Because the alternative is tolerable. If I didn't write, I'd watch TV, review some old engineering courses I took 35 years ago, play my guitar, read books, drink non-alcoholic beverages, eat whatever passes for food in my house, sleep, subject myself to the force of gravity, and otherwise half-heartedly attempt to avoid death. Writing allows me to bypass all that stuff and proceed directly to the laundry. (Did that come out right?)
Because I have this book curling in my mind for 10 years and it needs to be real before I go insane. And more.. there are two more stories waiting in line... filling my mind every time I get distracted. They all want to be written and shared. And I would love to share them with everyone =)

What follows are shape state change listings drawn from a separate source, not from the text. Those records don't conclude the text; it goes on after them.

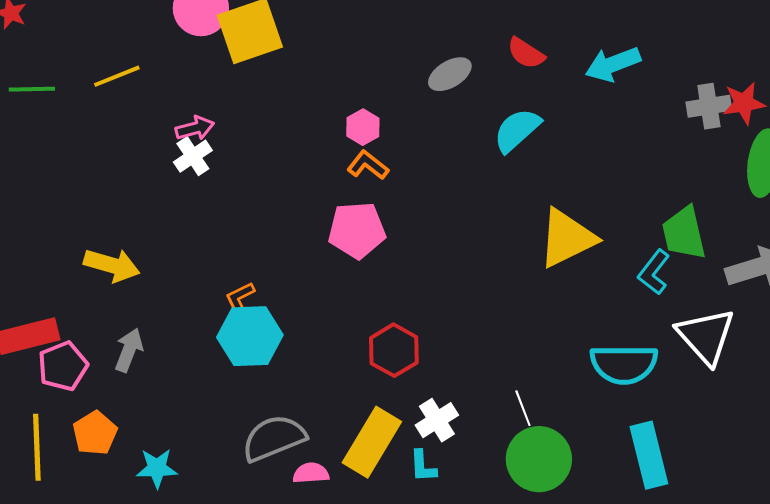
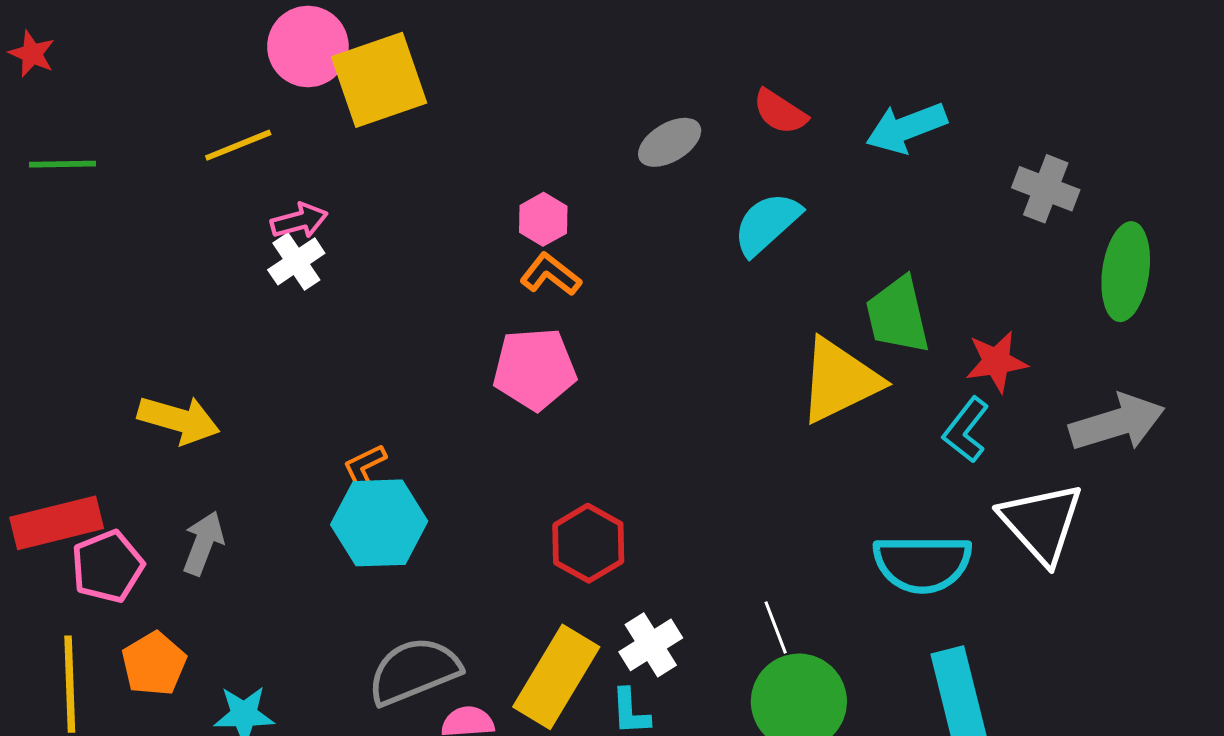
yellow line: (117, 76) -> (238, 145), moved
red star: (744, 103) -> (996, 362), moved
gray cross: (709, 106) -> (1046, 189), turned 30
green trapezoid: (684, 233) -> (898, 315), moved

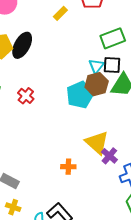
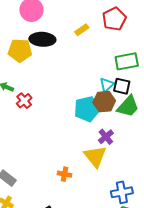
black ellipse: (22, 45) -> (42, 39), moved, turned 55
red cross: (26, 96) -> (24, 101), moved
purple cross: (109, 156) -> (106, 137), moved

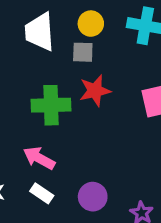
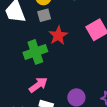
pink arrow: (39, 158) -> (38, 85), turned 132

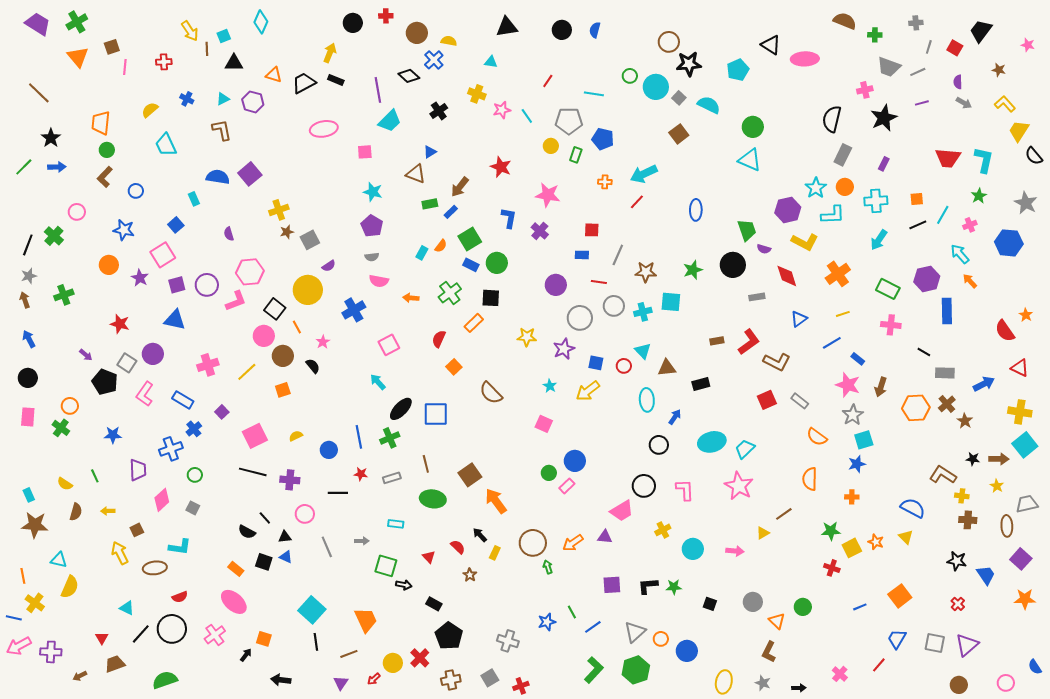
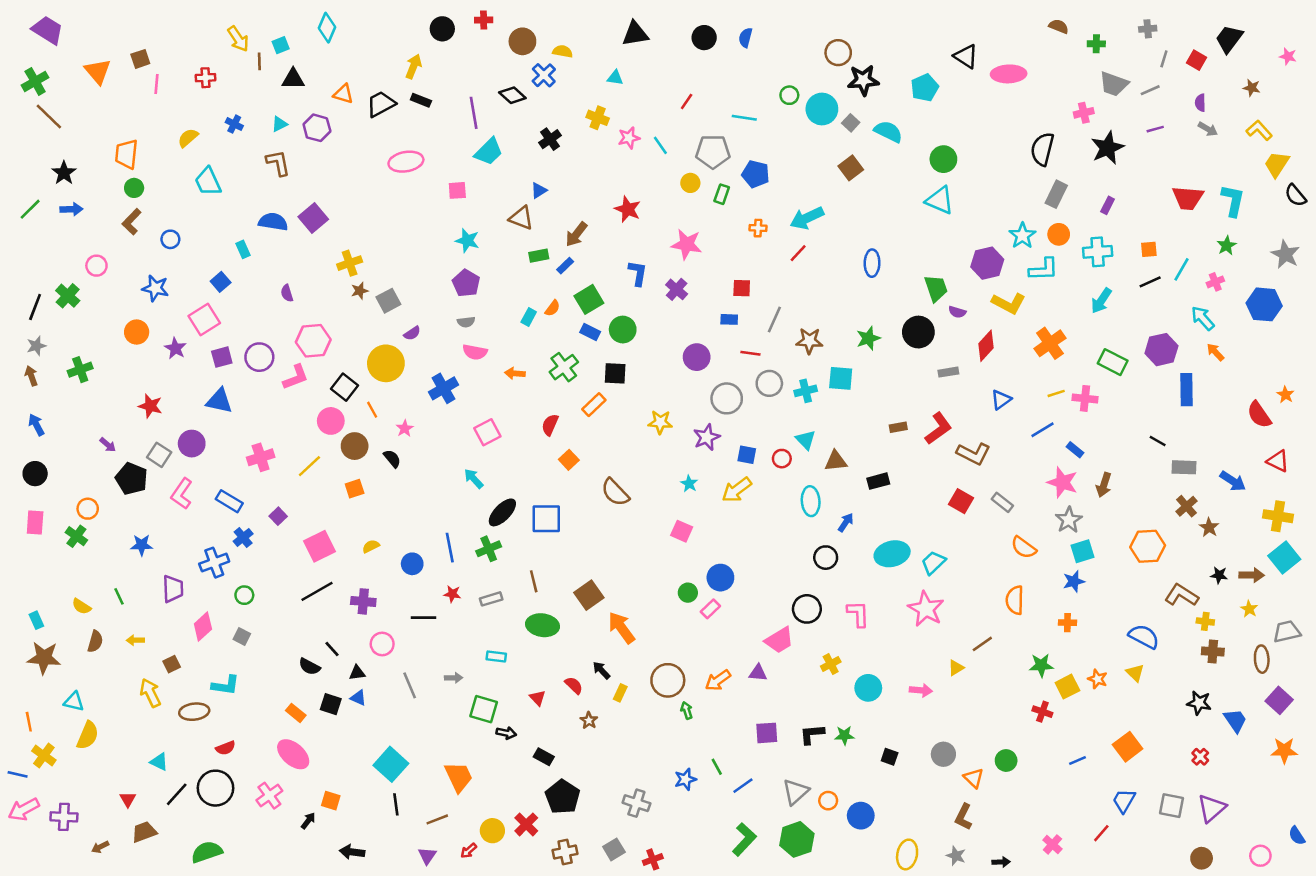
brown semicircle: (845, 21) -> (1059, 26), size x0.7
green cross: (77, 22) -> (35, 81), moved
red diamond: (787, 276) -> (986, 346), turned 60
pink cross: (891, 325) -> (1085, 398), moved
blue arrow: (984, 384) -> (1233, 481), turned 60
red square: (767, 400) -> (961, 501), turned -36
orange hexagon: (916, 408) -> (1148, 546), moved
black line: (253, 472) -> (317, 591), turned -44

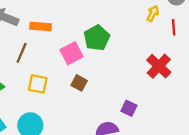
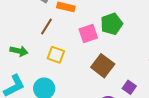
brown square: (79, 83) -> (103, 66), moved, size x1.6

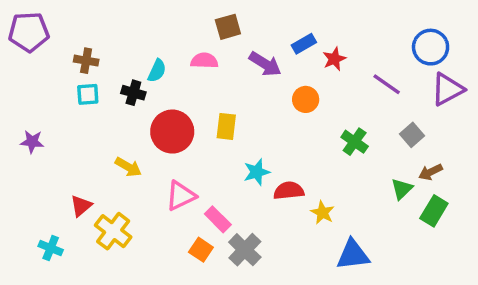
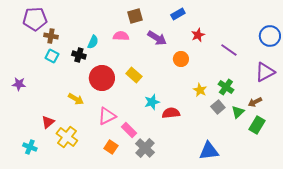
purple pentagon: (29, 32) -> (35, 19), moved
blue rectangle: (304, 44) -> (178, 14), moved
blue circle: (431, 47) -> (270, 36), moved
purple triangle: (447, 89) -> (265, 72), moved
cyan square: (88, 94) -> (52, 56), turned 32
yellow rectangle: (226, 126) -> (134, 75), turned -56
gray square: (412, 135) -> (218, 107), moved
green cross: (355, 142) -> (226, 87), moved
yellow star: (322, 213) -> (200, 90), moved
orange square: (201, 250) -> (111, 147), moved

It's an unusual way to word such a question and I assume it's asked ironically and by someone who's addressing themselves as much as everyone else, but I think most of us write because we don't really feel we have much of a choice. In other words we simply need to do it, and it's only when you have this need that you can fully understand it. Having said that I go through spells when it's the last thing I want to do, but the craft will always call me back somewhere down the line. At the moment it's done so in the guise of poetry, but I dare say the desire won't last, just like it doesn't with my fiction writing.
I absolutely have a choice. And if money stopped being a factor (like, if I won the lottery or something) I expect I'd quit. Writing's fun, but lots of other stuff is fun, too. I definitely don't feel a compulsion to do it. Daydreaming? Yeah, my life would be diminished if I stopped daydreaming. But writing itself? Not that important to me.
I actually think I may write better because I don't care that much. No golden word syndrome for me, no darlings to worry about keeping alive or killing, no angst when being edited, no tears over negative reviews... not caring that much makes this whole game a hell of a lot easier!
Three guitars right now: a 12-string acoustic (light strings) (this is my baby - I want to be buried with an acoustic 12-string), a 6-string acoustic (who cares about the string guage on this - it's just a utility guitar, relatively cheap), and a Fender Stratocaster (black with white pickguard, frets set into the maple neck - no fingerboard. .009 guage on the high E (for now). Rig? Some tiny Roland practice amp right now. I don't have any money invested in rigs right now.) /threadjack
To awaken to the shadows of darkness. You see a small light in the distance. The heat on your skin causes it to be like that of the morning dew. Brushing it from your brow a seductive voice washes over your ears. "Moth to the moon, follow it and know." Barely more than a whisper in the blackest of pitch. Through the sweat a chill flows through your flesh to the bone. Your hands meet the roughness of the wall, as you walk to the the light. Unsure of what or who is guiding you to the soft glow in the distance. Scraping your fingertips on the roughness, they burn as you travel. "That is right, come to the light." The voice prods you to make each step, deeper and deeper. Curiosity out weighs your fears, as you continue upon the wall. It is the only thing you see. "Follow from the glow to the sound of the choir." The voice continues as you meet the edge of the soft luminescence. The most beautiful vocals sing in a language that you do not know, but it is pleasing to your ears. Pressing through the heavy stone door, the corridor ahead is lit with torches. The pitch of shadows between them guiding you to the sounds that draw you to venture further. Into the labyrinth you wander, following the many angelic voices tempting you to find them. Echoing at every intersection and fork in the forlorn lit paths. "A thousand years is but a day here, and you have been but an instant." The dulcet whispers in the vocalizations. "You are not as that of Dante, and you will find yourself trapped forever in time. To be my plaything, until I tire of you." You scream, you cry, you beg, you plead. It is a wasted effort for you must come to terms that you have sealed your fate. No comfort in the glow of the torches, and madness in the shadows that haunt you.
It's the same with drawing and writing for me; I've always been doing it without thinking about why I'm doing it. But, stories come to me all the time, so I just have to write it down now and then. (I realise I have to write when I'm not able to draw what comes to my mind.) Writing being fun is one thing, but I also think it's about communicating something you wouldn't be able to communicate in any other way.
Because I enjoy it. I don't see any other benefits to it--getting a part-time minimum wage job would earn you more money. I truly don't understand any other motivation for writing than enjoyment. I'm not saying those motivations don't exist, just that I don't understand them from a logical point of view.
I like to create stories. That's about it. Writing just happens to be my preferred avenue for creating stories--that and songwriting.
I love drinking, swearing, smashing things, and yelling at inanimate objects. Writing was a natural fit.